Apr 20, 2022 | News, Uncategorized

We know that time is a finite resource, but so is energy. When a golf instructor is feeling they have to burn ever greater amounts of energy just to fulfill the most basic requirements of the job, a revenue requirement is often the underlying factor. On that premise, if the dollar amount attached to the family’s monthly “nut” budget be reduced, the required number of monthly billable teaching hours could also go down. So, to take a classic example, is there an $800 boat payment in that monthly budget? For a boat you don’t use much?

At the end of this season, reflect on how stressed and worn-out you felt, due to feeling short on time. Look at the number of hours you taught, then at the average per-hour revenue your teaching generated. Play around with the number of hours that, in hindsight, you would have “taken back” from your lesson book, in order to relieve those stressed-out feelings to a considerable degree. Look at the reduction in revenue dollars this would have caused, and assess what effect the revenue drop would have had on your lifestyle.

Think about what you would have done with those hours, beyond just resting and recovering, and look for projects that, if accomplished, would also provide satisfaction, because they had the effect of streamlining your business.

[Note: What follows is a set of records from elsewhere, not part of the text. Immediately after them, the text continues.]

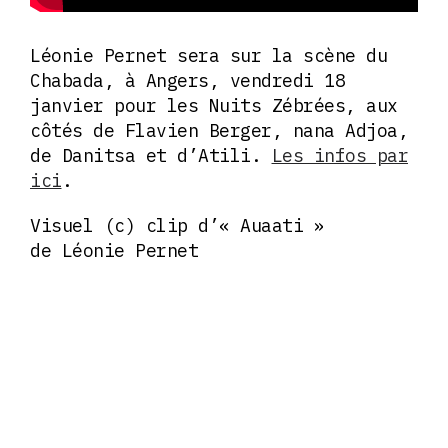
Léonie Pernet sera sur la scène du
Chabada, à Angers, vendredi 18
janvier pour les Nuits Zébrées, aux
côtés de Flavien Berger, nana Adjoa,
de Danitsa et d’Atili.
Les infos par
ici
.
Visuel (c) clip d’« Auaati »
de Léonie Pernet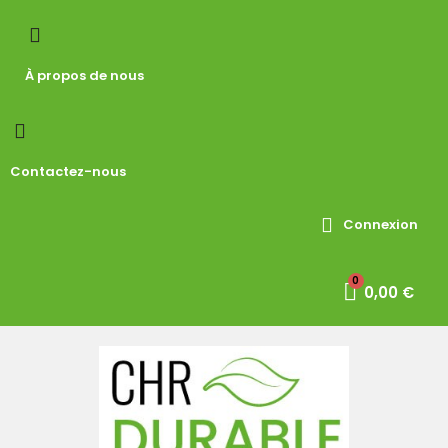
À propos de nous
Contactez-nous
Connexion
0,00 €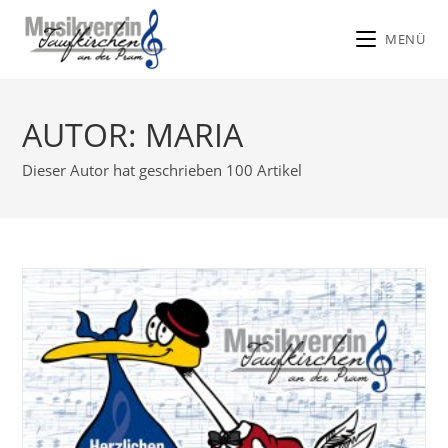
MENÜ
Zum
Inhalt
AUTOR:
MARIA
springen
Dieser Autor hat geschrieben 100 Artikel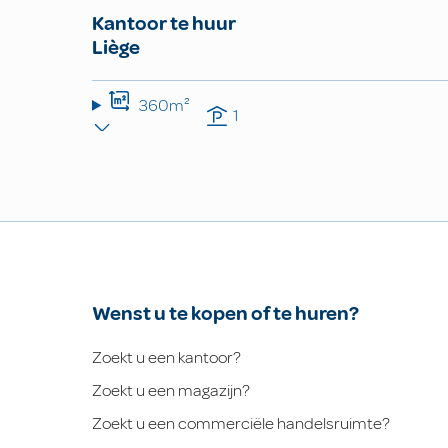
Kantoor te huur
Liège
360m²
1
Wenst u te kopen of te huren?
Zoekt u een kantoor?
Zoekt u een magazijn?
Zoekt u een commerciële handelsruimte?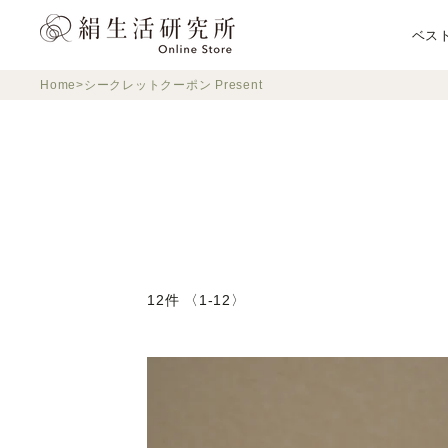
ス
キ
ベス
ッ
プ
Home
シークレットクーポン Present
し
て
コ
ン
テ
ン
ツ
に
移
12件 〈1-12〉
動
す
る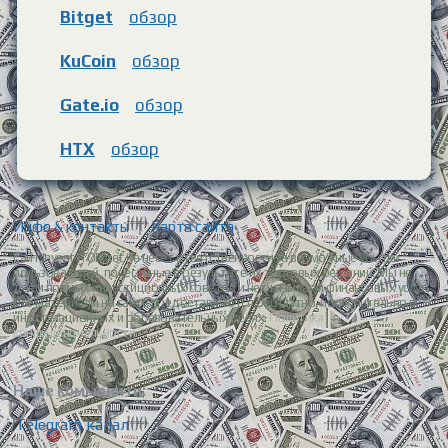
Bitget
обзор
KuCoin
обзор
Gate.io
обзор
HTX
обзор
Инфо & контакты
|
Карта сайта
Сайт Invest-TOP.net не несет ответственности за возможные убытки
пользователей, понесенные в результате их торговых решений. Мы не
даем прямых инвестиционных советов и не оказываем финансовых услуг.
Все материалы на сайте предоставляются бесплатно, исключительно в
информационных и образовательных целях.
Политика
конфиденциальности.
Наше комьюнити:
Telegram канал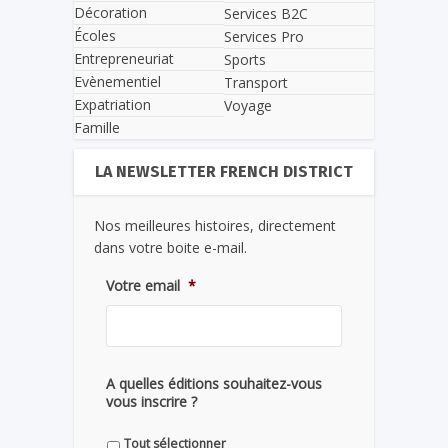
Décoration
Services B2C
Écoles
Services Pro
Entrepreneuriat
Sports
Evènementiel
Transport
Expatriation
Voyage
Famille
LA NEWSLETTER FRENCH DISTRICT
Nos meilleures histoires, directement
dans votre boite e-mail.
Votre email
*
A quelles éditions souhaitez-vous
vous inscrire ?
Tout sélectionner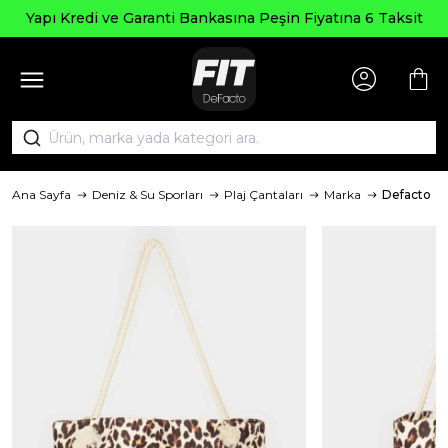
Yapı Kredi ve Garanti Bankasına Peşin Fiyatına 6 Taksit
Ana Sayfa
Deniz & Su Sporları
Plaj Çantaları
Marka
Defacto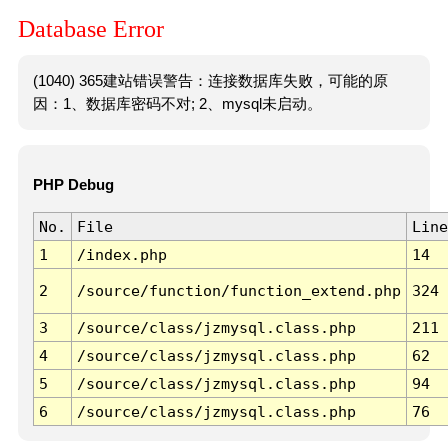
Database Error
(1040) 365建站错误警告：连接数据库失败，可能的原
因：1、数据库密码不对; 2、mysql未启动。
PHP Debug
No.
File
Line
1
/index.php
14
2
/source/function/function_extend.php
324
3
/source/class/jzmysql.class.php
211
4
/source/class/jzmysql.class.php
62
5
/source/class/jzmysql.class.php
94
6
/source/class/jzmysql.class.php
76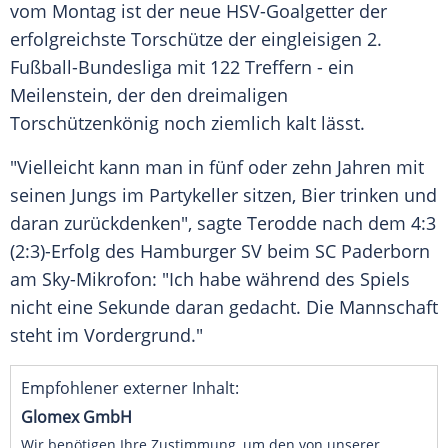
vom Montag ist der neue HSV-Goalgetter der
erfolgreichste Torschütze der eingleisigen 2.
Fußball-Bundesliga
mit 122 Treffern - ein
Meilenstein, der den dreimaligen
Torschützenkönig noch ziemlich kalt lässt.
"Vielleicht kann man in fünf oder zehn Jahren mit
seinen Jungs im Partykeller sitzen, Bier trinken und
daran zurückdenken", sagte
Terodde
nach dem 4:3
(2:3)-Erfolg des
Hamburger SV
beim
SC Paderborn
am Sky-Mikrofon: "Ich habe während des Spiels
nicht eine Sekunde daran gedacht. Die Mannschaft
steht im Vordergrund."
Empfohlener externer Inhalt:
Glomex GmbH
Wir benötigen Ihre Zustimmung, um den von unserer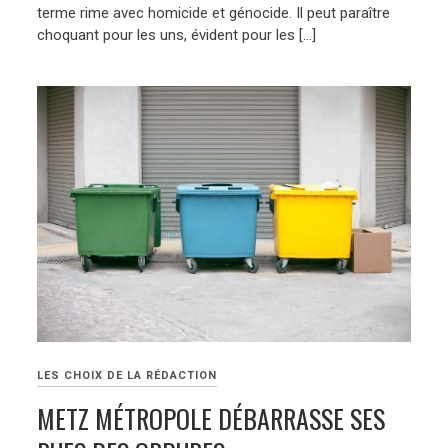
terme rime avec homicide et génocide. Il peut paraître
choquant pour les uns, évident pour les […]
LES CHOIX DE LA RÉDACTION
METZ MÉTROPOLE DÉBARRASSE SES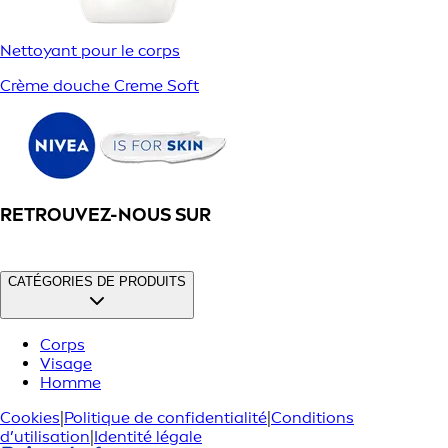
Nettoyant pour le corps
Crème douche Creme Soft
RETROUVEZ-NOUS SUR
CATÉGORIES DE PRODUITS
Corps
Visage
Homme
Cookies
|
Politique de confidentialité
|
Conditions
d’utilisation
|
Identité légale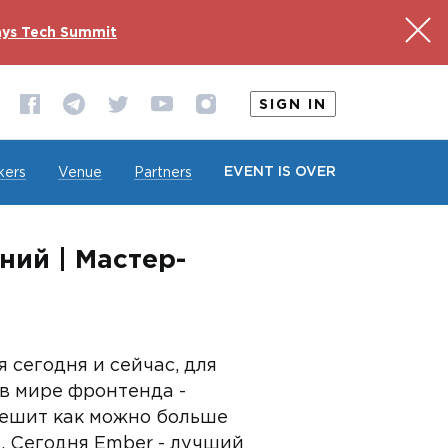
ys Tech Summit
SIGN IN
EVENT IS OVER
kers
Venue
Partners
ний | Мастер-
 сегодня и сейчас, для
s в мире фронтенда -
решит как можно больше
н. Сегодня Ember - лучший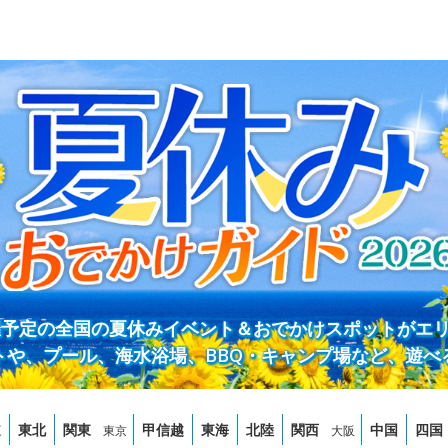
開催予定の全国の夏休みイベント＆おでかけスポットがエ
トや、プール、海水浴場、BBQ・キャンプ場など、遊べ
道
東北
関東
甲信越
東海
北陸
関西
中国
四国
東京
大阪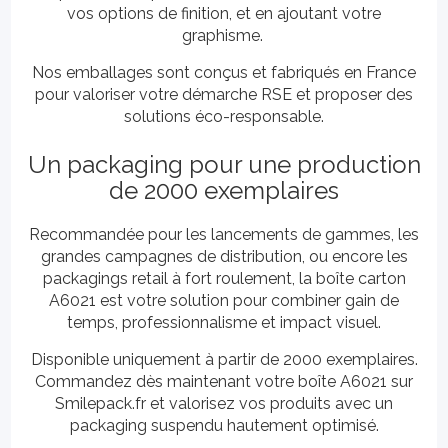
vos options de finition, et en ajoutant votre
graphisme.
Nos emballages sont conçus et fabriqués en France
pour valoriser votre démarche RSE et proposer des
solutions éco-responsable.
Un packaging pour une production
de 2000 exemplaires
Recommandée pour les lancements de gammes, les
grandes campagnes de distribution, ou encore les
packagings retail à fort roulement, la boîte carton
A6021 est votre solution pour combiner gain de
temps, professionnalisme et impact visuel.
Disponible uniquement à partir de 2000 exemplaires.
Commandez dès maintenant votre boîte A6021 sur
Smilepack.fr et valorisez vos produits avec un
packaging suspendu hautement optimisé.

Your energy levels are a key factor in how productive you are during the long workday. For a coach, maintaining good energy is a challenge. See if some of the suggestions below help you to meet that challenge.

Pay attention to times of low energy. When you feel sluggish, take note of the contributing factors, as best you can identify them.

Think about foods you’ve consumed and how much or how little natural light you’ve been exposed to.

Pay attention to how much you’re moving your body, especially when you’re sedentary for very long periods. These factors have a lot to do with energy level.

Try handling just one task at a time. Another word for this is “monotasking.” If a project is involved and of long duration, break it into logical parts that you can check off one by one.

“Book” your breaks. Your lessons appear on your scheduler each day and naturally you never blow them off. Try putting your break time into that same must-do category.